[The input — start]

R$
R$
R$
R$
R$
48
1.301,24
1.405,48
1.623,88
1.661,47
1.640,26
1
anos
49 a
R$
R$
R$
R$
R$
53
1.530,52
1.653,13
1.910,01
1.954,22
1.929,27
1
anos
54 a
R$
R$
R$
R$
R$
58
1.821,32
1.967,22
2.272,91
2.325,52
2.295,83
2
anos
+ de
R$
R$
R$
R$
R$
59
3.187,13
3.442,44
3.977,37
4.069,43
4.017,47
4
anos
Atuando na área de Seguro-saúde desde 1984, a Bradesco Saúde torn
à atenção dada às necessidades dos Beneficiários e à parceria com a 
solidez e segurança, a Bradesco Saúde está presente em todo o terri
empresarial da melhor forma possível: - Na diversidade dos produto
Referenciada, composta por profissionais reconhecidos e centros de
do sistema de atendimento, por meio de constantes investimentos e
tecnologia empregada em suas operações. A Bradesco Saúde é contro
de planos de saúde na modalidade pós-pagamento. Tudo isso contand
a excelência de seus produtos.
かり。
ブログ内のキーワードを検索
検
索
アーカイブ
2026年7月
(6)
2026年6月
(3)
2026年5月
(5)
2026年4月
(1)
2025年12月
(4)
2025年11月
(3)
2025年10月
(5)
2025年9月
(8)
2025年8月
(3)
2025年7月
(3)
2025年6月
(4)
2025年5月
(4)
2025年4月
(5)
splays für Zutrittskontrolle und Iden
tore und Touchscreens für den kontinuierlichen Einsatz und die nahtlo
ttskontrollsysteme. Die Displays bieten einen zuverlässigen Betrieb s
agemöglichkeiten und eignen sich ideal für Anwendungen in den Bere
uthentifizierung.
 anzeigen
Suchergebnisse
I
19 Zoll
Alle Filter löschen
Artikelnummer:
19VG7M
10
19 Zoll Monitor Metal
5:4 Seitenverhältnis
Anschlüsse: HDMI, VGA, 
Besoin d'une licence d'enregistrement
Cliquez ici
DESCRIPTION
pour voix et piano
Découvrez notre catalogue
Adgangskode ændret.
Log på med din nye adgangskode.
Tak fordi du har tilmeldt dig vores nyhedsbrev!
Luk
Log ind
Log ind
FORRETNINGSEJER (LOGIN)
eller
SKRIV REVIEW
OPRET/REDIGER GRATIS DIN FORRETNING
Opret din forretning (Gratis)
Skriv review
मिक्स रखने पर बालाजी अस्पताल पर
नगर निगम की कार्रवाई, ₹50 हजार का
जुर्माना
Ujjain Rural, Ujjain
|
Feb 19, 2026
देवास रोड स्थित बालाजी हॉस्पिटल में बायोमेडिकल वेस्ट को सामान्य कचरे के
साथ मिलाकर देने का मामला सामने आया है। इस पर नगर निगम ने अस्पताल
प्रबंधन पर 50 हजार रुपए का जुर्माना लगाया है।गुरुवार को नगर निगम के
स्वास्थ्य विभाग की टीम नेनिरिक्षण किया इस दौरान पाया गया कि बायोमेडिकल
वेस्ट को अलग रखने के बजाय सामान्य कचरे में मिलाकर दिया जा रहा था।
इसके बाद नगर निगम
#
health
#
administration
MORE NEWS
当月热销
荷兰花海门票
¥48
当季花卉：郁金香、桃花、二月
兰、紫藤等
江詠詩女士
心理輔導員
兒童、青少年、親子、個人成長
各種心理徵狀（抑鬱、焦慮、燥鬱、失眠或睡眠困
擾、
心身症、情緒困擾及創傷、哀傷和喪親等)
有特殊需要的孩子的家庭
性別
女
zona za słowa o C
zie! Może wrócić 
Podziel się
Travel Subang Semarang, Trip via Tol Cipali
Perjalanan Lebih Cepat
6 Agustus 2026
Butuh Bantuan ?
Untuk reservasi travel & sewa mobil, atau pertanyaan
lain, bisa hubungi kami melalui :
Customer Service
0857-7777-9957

[The input — finish]
[The input — start]

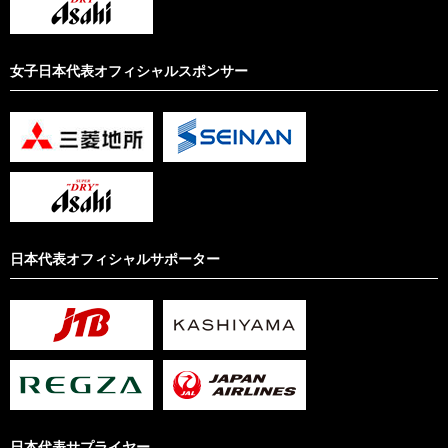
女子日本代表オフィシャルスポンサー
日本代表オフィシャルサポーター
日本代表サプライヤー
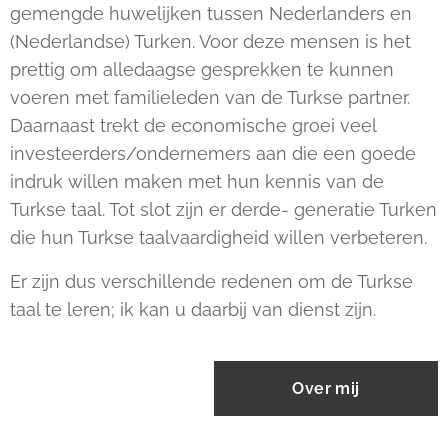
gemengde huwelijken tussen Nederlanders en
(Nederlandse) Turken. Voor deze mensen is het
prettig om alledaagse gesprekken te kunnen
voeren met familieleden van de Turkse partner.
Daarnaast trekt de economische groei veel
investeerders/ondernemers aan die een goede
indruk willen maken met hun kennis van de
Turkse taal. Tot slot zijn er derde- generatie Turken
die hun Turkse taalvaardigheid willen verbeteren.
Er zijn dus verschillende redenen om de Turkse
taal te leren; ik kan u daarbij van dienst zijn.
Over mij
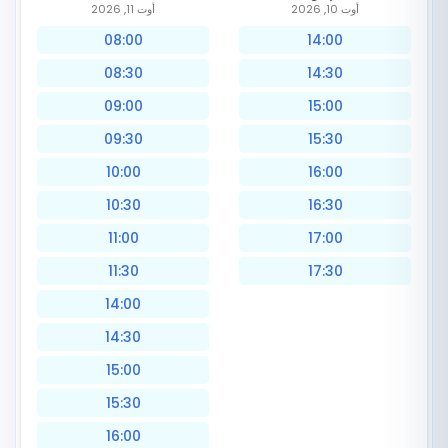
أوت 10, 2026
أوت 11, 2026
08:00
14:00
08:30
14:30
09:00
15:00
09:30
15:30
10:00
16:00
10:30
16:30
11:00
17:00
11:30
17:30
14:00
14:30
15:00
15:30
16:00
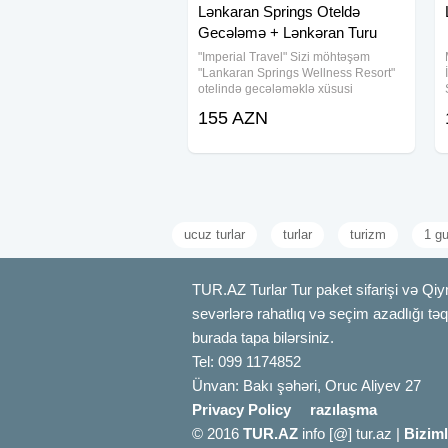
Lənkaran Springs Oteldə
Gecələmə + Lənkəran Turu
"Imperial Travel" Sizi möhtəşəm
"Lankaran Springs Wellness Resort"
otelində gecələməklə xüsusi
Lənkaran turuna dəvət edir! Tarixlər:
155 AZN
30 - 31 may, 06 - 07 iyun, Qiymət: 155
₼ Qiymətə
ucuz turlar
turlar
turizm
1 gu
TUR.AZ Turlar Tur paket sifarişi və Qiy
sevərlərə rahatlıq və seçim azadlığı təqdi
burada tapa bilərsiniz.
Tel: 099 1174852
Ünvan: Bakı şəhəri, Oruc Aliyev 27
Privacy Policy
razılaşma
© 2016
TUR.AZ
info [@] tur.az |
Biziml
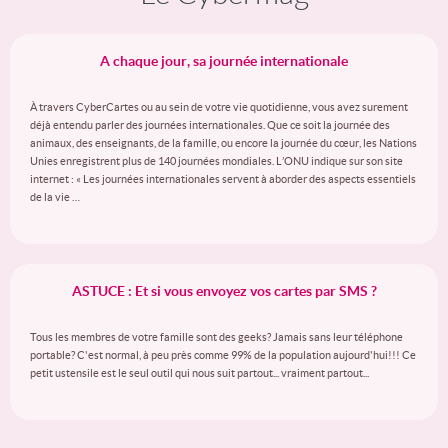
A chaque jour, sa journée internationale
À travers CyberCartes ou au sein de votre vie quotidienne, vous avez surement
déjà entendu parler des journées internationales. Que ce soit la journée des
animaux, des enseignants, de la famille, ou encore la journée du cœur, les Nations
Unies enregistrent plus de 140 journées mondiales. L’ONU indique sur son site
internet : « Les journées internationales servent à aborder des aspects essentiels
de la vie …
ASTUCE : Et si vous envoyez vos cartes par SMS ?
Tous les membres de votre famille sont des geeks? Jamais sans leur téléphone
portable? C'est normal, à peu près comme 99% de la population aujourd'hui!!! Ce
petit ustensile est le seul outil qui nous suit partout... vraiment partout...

[The input — finish]

**Required action**
Count each line above where the string "zijn" occurs. Give the number only.

**Answer section**
3